US 12,314,418 B2
Differentially private security system using gaussian noise and dynamic step size
Liam James Damewood, Millbrae, CA (US); Oana Niculaescu, San Francisco, CA (US); Alexander Rozenshteyn, Montvale, NJ (US); and Mikhail Rudoy, San Francisco, CA (US)
Assigned to Snowflake Inc., Bozeman, MT (US)
Filed by Snowflake Inc., Bozeman, MT (US)
Filed on Oct. 30, 2023, as Appl. No. 18/497,648.
Claims priority of provisional application 63/513,226, filed on Jul. 12, 2023.
Prior Publication US 2025/0021680 A1, Jan. 16, 2025
Int. Cl. G06F 21/62 (2013.01); G06F 16/2457 (2019.01)

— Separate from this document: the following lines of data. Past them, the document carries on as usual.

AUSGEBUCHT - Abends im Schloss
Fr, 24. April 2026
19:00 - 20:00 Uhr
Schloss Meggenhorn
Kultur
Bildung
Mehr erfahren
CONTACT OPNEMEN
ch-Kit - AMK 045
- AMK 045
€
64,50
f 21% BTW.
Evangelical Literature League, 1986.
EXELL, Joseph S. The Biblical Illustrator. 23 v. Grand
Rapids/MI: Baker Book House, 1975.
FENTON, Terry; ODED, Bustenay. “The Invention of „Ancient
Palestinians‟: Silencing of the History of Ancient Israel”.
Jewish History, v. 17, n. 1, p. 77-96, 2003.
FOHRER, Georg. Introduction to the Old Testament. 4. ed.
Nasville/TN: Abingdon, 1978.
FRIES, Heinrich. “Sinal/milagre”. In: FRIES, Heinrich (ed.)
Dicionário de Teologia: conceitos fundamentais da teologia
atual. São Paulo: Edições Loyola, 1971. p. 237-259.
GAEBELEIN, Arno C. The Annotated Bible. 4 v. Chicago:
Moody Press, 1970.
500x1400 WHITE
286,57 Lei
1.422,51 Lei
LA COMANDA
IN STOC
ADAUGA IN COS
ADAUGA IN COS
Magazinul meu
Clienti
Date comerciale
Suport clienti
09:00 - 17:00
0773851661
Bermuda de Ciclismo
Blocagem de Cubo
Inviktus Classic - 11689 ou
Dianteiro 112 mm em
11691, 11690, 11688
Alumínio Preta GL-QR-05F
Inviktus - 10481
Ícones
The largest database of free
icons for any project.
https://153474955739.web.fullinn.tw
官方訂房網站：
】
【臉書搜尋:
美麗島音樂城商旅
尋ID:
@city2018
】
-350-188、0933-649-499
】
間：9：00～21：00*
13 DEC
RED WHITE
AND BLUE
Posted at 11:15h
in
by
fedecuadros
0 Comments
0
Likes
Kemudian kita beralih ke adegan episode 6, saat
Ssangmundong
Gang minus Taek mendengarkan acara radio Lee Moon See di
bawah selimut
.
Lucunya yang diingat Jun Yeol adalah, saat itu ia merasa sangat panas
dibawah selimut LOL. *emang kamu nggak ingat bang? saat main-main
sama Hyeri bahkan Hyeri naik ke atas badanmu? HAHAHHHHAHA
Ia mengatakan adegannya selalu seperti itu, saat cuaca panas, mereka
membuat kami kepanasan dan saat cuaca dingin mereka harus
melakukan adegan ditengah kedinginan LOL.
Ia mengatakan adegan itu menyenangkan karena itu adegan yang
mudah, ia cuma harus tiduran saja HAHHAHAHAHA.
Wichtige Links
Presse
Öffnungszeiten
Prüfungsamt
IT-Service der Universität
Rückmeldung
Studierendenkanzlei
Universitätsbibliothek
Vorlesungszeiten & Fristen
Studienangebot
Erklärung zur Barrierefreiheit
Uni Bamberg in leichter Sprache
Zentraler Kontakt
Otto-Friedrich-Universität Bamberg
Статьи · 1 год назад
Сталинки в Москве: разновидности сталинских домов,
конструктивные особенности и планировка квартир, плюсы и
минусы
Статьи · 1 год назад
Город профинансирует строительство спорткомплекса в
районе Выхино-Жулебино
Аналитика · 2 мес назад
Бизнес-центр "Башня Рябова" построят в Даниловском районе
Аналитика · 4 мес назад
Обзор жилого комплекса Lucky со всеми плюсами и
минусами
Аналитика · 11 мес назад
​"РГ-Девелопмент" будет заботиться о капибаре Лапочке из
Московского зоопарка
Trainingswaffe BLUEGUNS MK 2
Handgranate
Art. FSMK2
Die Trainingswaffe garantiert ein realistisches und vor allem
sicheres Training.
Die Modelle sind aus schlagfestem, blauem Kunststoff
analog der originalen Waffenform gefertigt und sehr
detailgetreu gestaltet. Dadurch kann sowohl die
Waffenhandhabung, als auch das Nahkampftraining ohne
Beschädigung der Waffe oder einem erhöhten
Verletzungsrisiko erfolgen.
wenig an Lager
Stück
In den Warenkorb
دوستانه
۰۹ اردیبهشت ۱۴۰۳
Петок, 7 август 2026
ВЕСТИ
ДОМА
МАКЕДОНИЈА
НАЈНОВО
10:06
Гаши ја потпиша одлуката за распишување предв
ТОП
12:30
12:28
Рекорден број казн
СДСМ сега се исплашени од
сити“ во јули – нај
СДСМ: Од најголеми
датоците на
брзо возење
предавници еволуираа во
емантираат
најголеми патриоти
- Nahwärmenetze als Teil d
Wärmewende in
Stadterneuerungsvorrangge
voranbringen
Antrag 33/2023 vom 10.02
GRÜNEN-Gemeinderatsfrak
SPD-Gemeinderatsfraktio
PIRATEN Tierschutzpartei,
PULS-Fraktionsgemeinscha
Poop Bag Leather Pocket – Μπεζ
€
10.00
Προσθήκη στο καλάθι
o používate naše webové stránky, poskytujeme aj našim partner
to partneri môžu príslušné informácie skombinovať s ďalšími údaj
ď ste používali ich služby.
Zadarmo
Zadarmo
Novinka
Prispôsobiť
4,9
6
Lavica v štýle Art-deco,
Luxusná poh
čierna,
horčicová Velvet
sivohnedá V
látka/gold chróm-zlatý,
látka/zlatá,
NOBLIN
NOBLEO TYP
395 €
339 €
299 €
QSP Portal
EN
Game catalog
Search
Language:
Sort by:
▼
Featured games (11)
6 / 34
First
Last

CPC G06F 21/6218 (2013.01) [G06F 16/24575 (2019.01); G06F 21/6227 (2013.01)] 24 Claims
OG exemplary drawing
 
1. A method comprising:
receiving, by at least one hardware processor of a dedicated hardware device, a request from a client device to perform a query on a set of data stored by a database, the request received via a graphical user interface configured at the dedicated hardware device, the request identifying a target accuracy and a maximum privacy spend, the target accuracy comprising a maximum relative error, and the maximum privacy spend comprising a value of a zero-concentrated privacy parameter ρ associated with a degree of information released about the set of data due to the query;
transforming by a query handling engine configured at the dedicated hardware device, the query into one or more function calls compatible with the database;
accessing via communication circuitry of the dedicated hardware device, a computing node that is external to the dedicated hardware device, the computing node housing the database with the set of data;
invoking the one or more function calls to perform a differentially private count operation on the set of data to produce a differentially private result, the differentially private count operation comprising:
performing a count operation on the set of data to produce a result;
perturbing the result to produce a differentially private result using a noise value sampled from a Gaussian distribution and based on a fractional privacy spend comprising a fraction of the maximum privacy spend associated with the zero-concentrated privacy parameter ρ; and
iteratively calibrating the noise value of the differentially private result using an inverse variance weighted averaging and additional samples from the Gaussian distribution and a new fractional privacy spend until at least one of:
an iteration uses the maximum privacy spend; and
a relative error of the differentially private result is determined to satisfy the target accuracy; and
encoding by the communication circuitry of the dedicated hardware device, the differentially private result for transmission to the client device.